By Stuart Archer
It seems every day we face new concerns – financial instability, supply shortages, and worries over self-quarantines and social distancing. Living with the threat of COVID-19 can leave even the most mentally and physically fit among us feeling anxious and depressed. For those already dealing with mental health challenges, uncertain times can become overwhelming, creating a sense of helplessness and an urge to withdraw.
That’s why now is the critical time to continue mental health treatment plans and monitor for any new symptoms. I commend the Trump Administration’s actions to expand Medicare telehealth coverage, giving vulnerable seniors creative ways to access care.

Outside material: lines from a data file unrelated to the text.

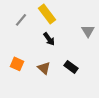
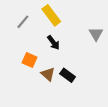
orange square: (17, 64) -> (29, 60), moved
black rectangle: (71, 67) -> (68, 75), moved

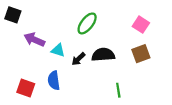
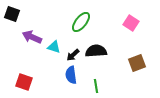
brown square: (141, 54) -> (137, 63), moved
blue semicircle: (54, 80) -> (71, 75), moved
green line: (118, 90) -> (96, 86), moved

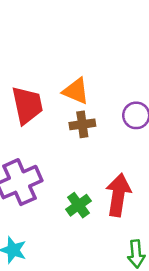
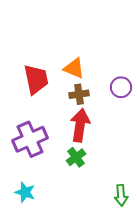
red arrow: (118, 195) -> (80, 125), moved

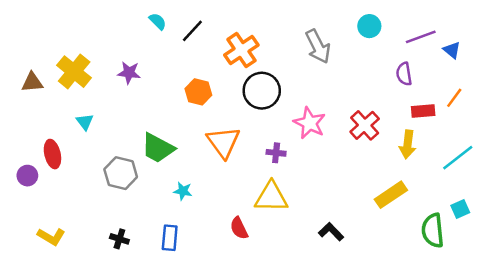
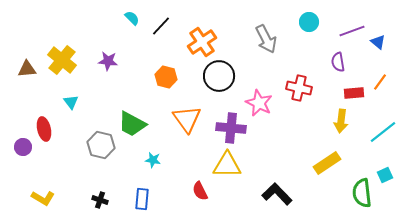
red cross: (365, 125) -> (299, 88), moved, turned -35
purple cross: (276, 153) -> (231, 128), size x1.8
black L-shape: (331, 232) -> (277, 194), size x1.4

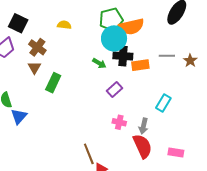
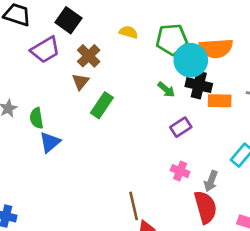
green pentagon: (111, 20) -> (172, 39), moved

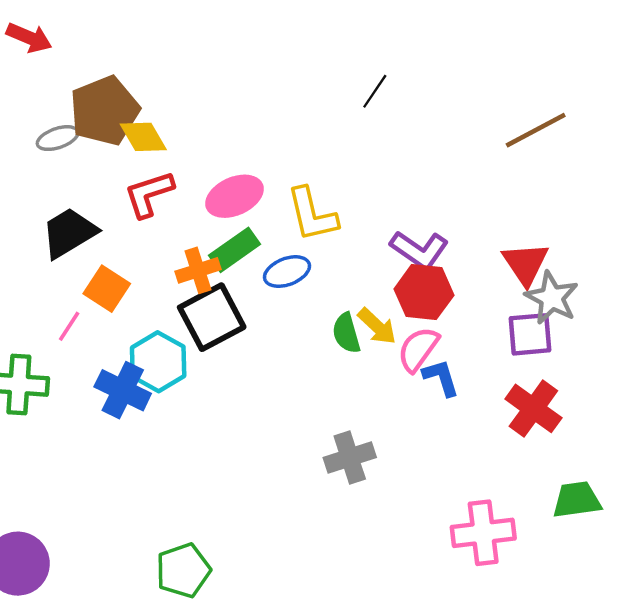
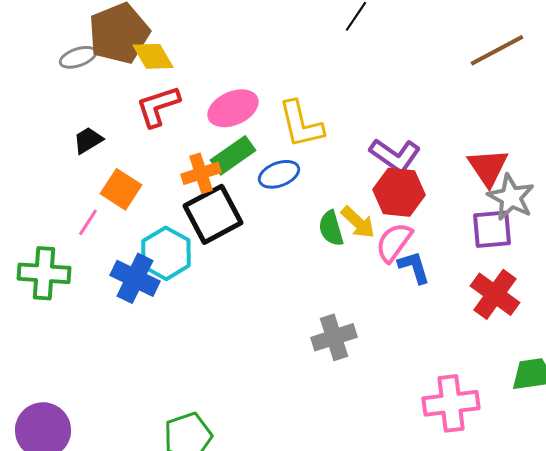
black trapezoid: (69, 233) -> (88, 140), size x0.6

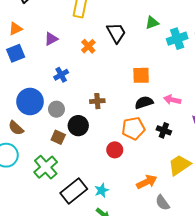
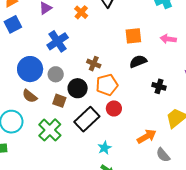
blue cross: (61, 75) -> (58, 41), size x1.5
pink arrow: (172, 100) -> (168, 39), moved
brown cross: (97, 101) -> (94, 64), turned 32
brown semicircle: (16, 128) -> (30, 96), moved
orange pentagon: (133, 128) -> (107, 85), moved
black rectangle: (74, 191) -> (87, 119), moved

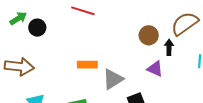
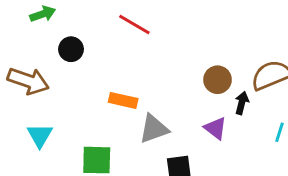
black circle: (37, 28) -> (71, 49), moved

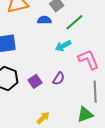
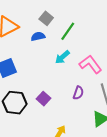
purple semicircle: (59, 79) -> (78, 93), moved

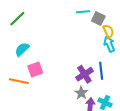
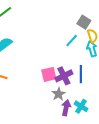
cyan line: (83, 12) -> (72, 41), moved, turned -48
pink square: (35, 70) -> (49, 74), moved

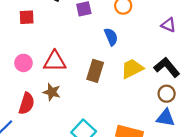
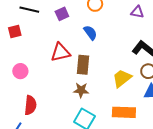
red triangle: (55, 61) -> (60, 52), moved
yellow trapezoid: (132, 69) -> (122, 78), moved
brown star: (52, 92) -> (81, 90), moved

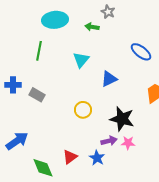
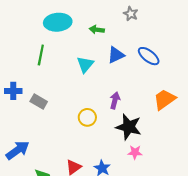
gray star: (108, 12) -> (131, 14), moved
blue triangle: (109, 79) -> (116, 55), moved
purple arrow: (109, 141) -> (115, 100), moved, turned -63

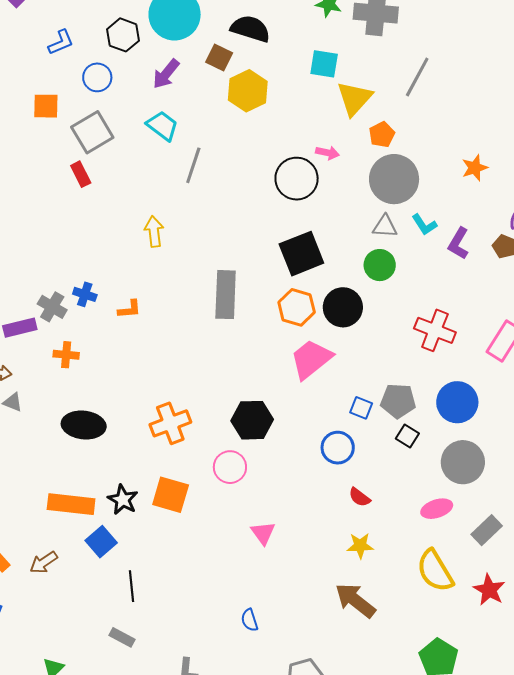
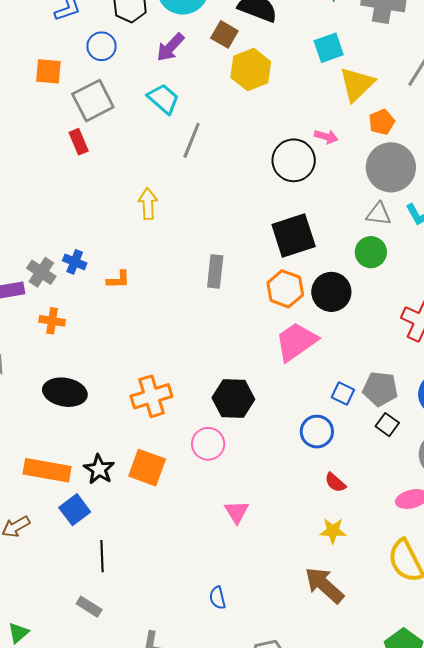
cyan square: (324, 64) -> (329, 48), turned -32
gray rectangle: (226, 295) -> (215, 271), size x0.7

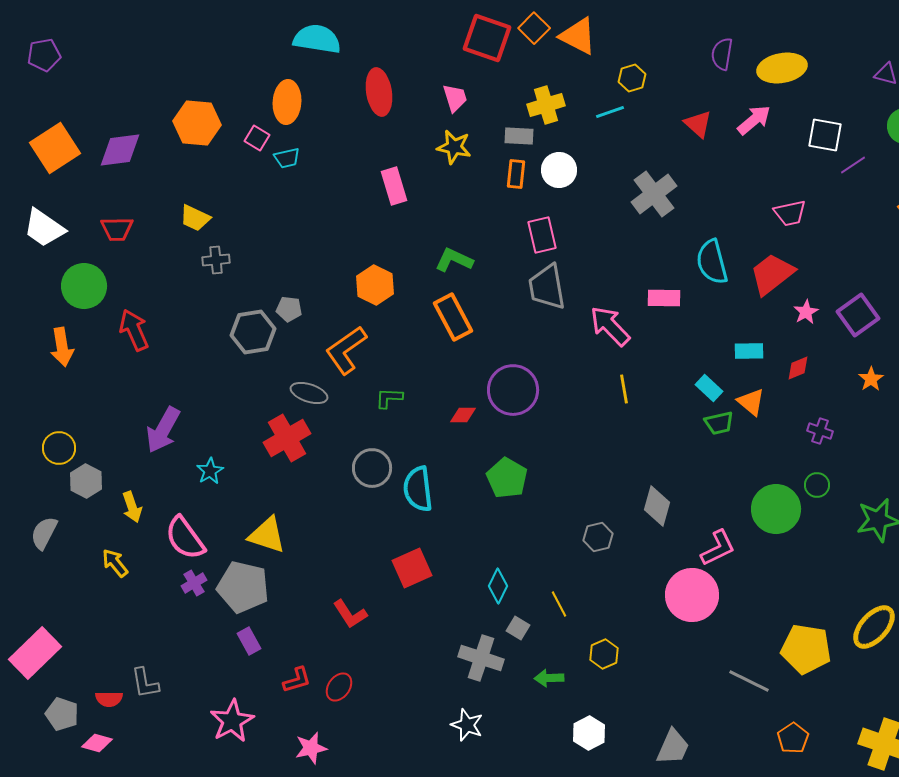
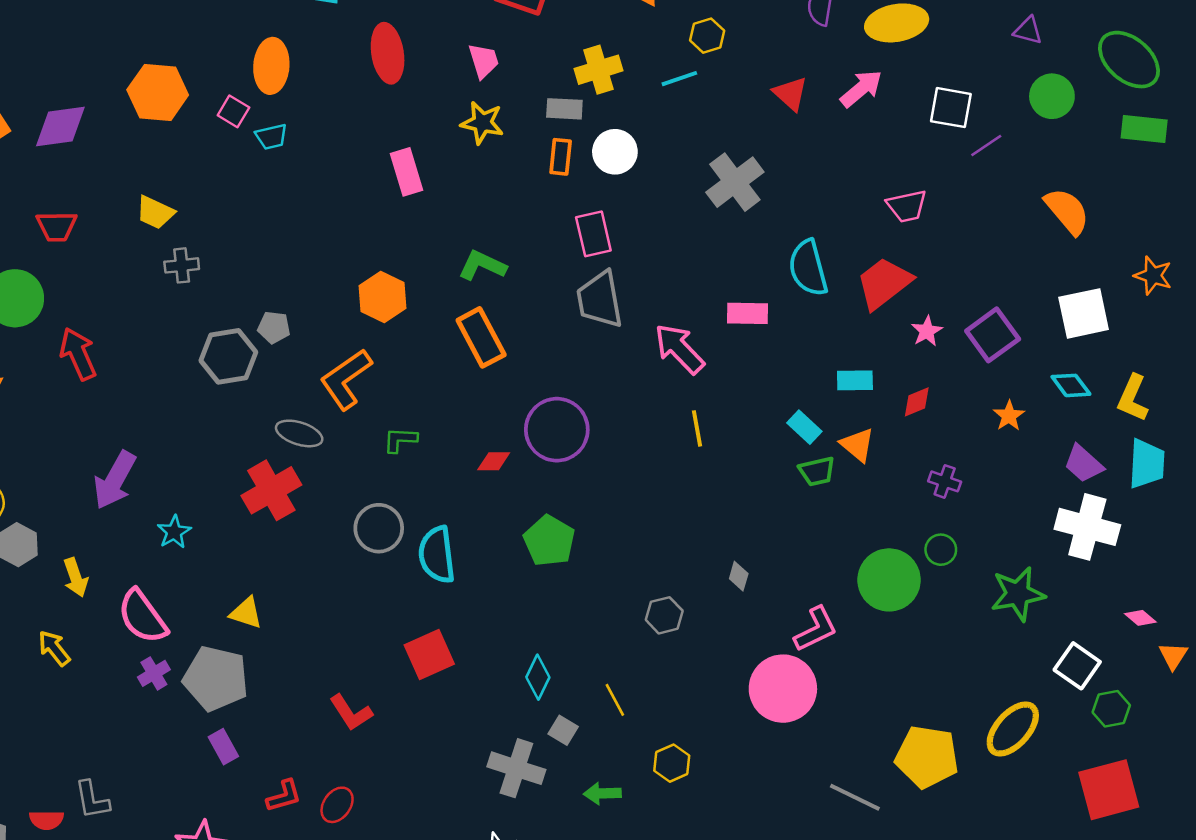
gray diamond: (657, 506) -> (739, 576), size x0.6
yellow triangle: (267, 535) -> (246, 613), size x0.7

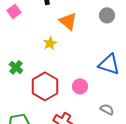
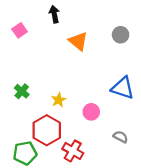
yellow star: (50, 43) -> (59, 100), moved
red hexagon: (45, 86) -> (47, 130), moved

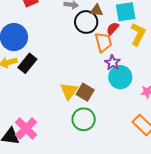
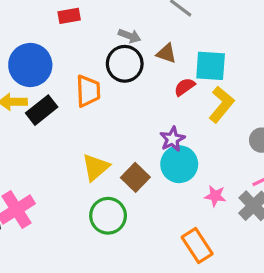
black circle: (86, 22) -> (125, 64), moved
orange trapezoid: (103, 42) -> (88, 91), moved
brown square: (85, 92) -> (135, 177), moved

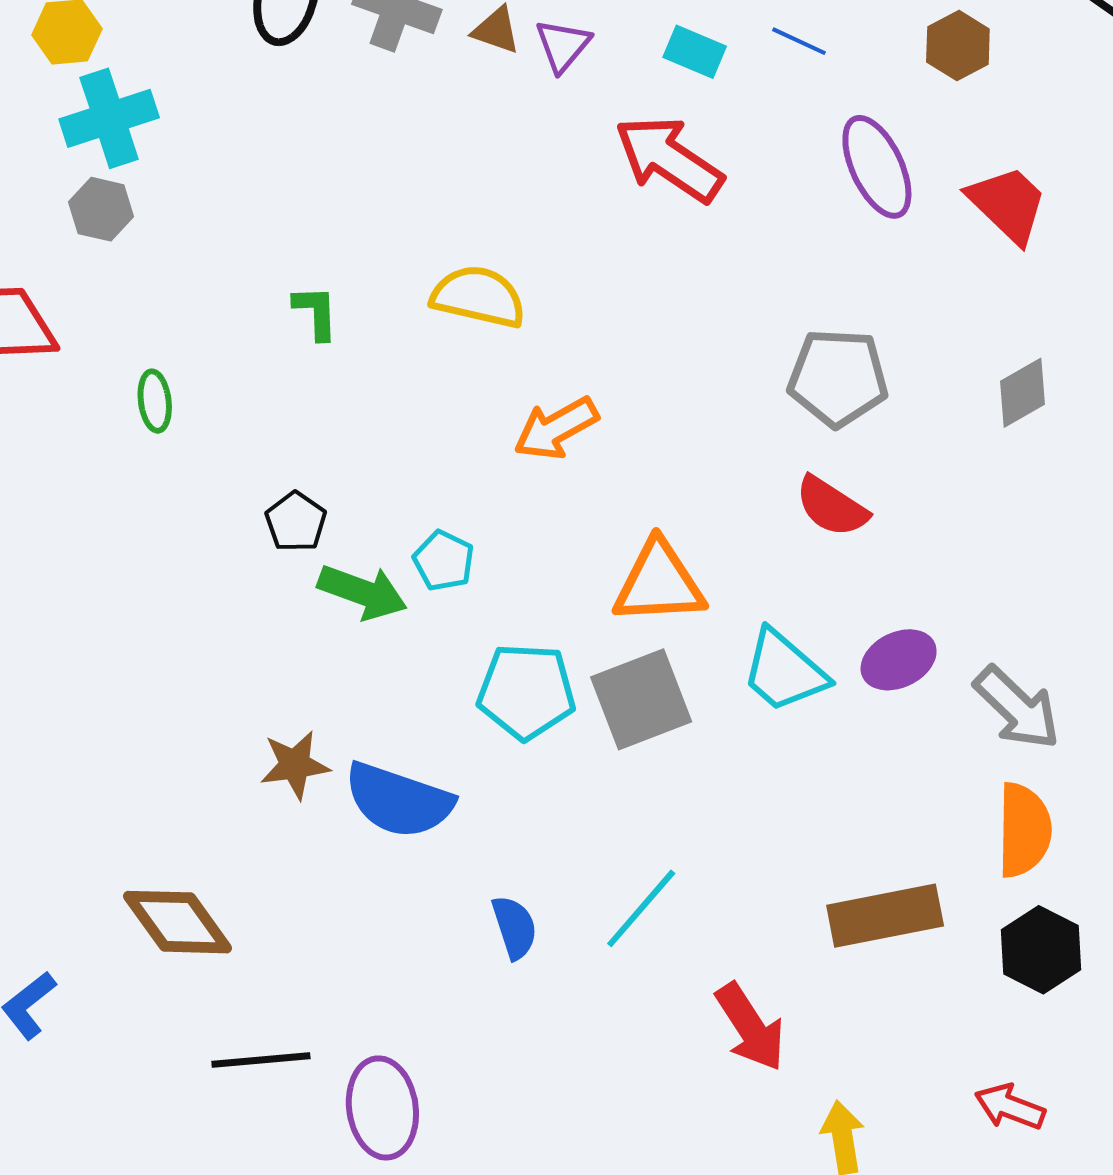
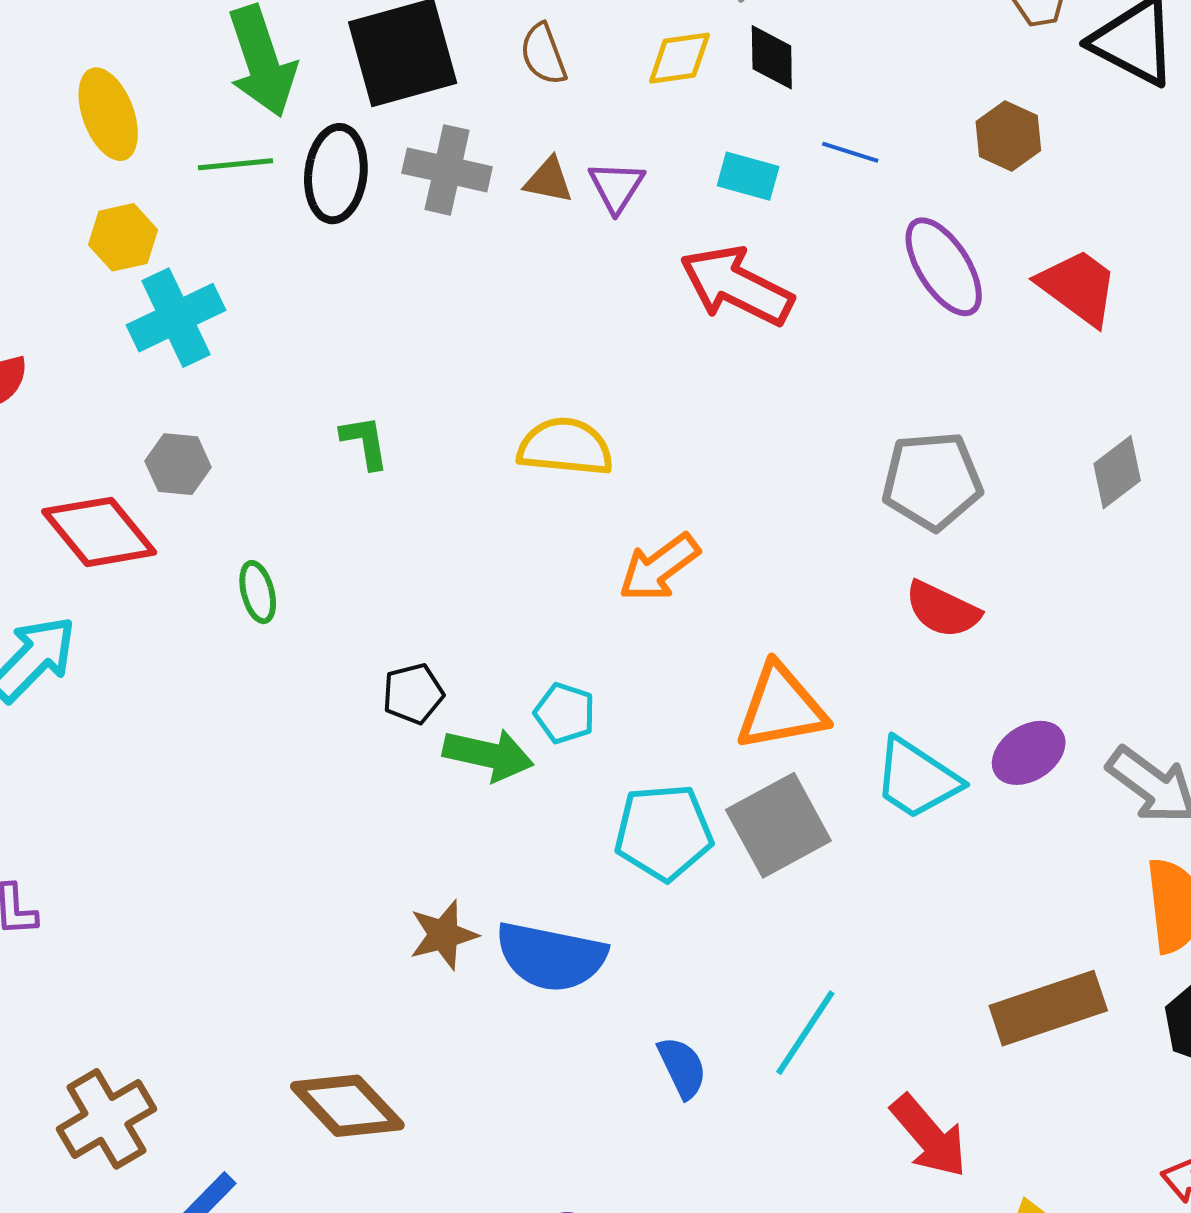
gray hexagon: (101, 209) -> (178, 464), moved
green L-shape: (316, 312) -> (365, 442), moved
black pentagon: (296, 522) -> (413, 694), turned 30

The elevated health risks facing older adults and seniors during the coronavirus outbreak are not just physical. While monitoring for symptoms like coughing, respiratory distress or fever is paramount, the effects of social isolation on individuals in nursing homes and long-term living facilities can be just as detrimental. In fact, left untreated, geriatric depression can worsen existing medical conditions and lead to higher rates of death and suicide.
For seniors looking to maintain or newly access behavioral health treatment, the Administration’s action goes a long way in closing critical coverage gaps.
For example, a resident in a nursing home who previously was unable to keep a routine, monthly psychiatrist appointment due to concerns over possible coronavirus exposure can now access her care provider via video conference. With help from nursing home care providers, and a slight adjustment in care delivery, there will be no treatment interruptions.
Expanding telehealth coverage also addresses the constant struggle to provide care to individuals in more rural parts of the country. Under pressure to limit person-to-person contact, these previously secluded individuals are now completely isolated and miles from any health care provider.
I am hopeful that through this expansion we all recognize that telehealth deserves greater emphasis and expansion — outside the pressures of a nationwide viral outbreak. As health care providers, we are called to change the way we provide care and deliver solutions that address a fractured system. We owe it to our patients, their families and the thousands of dedicated health care workers to figure this out.
Stuart Archer is CEO of Oceans Healthcare, one of the nation’s largest providers of behavioral health treatment to older adults and seniors. He is an at-large board member of the National Association of Behavioral Healthcare.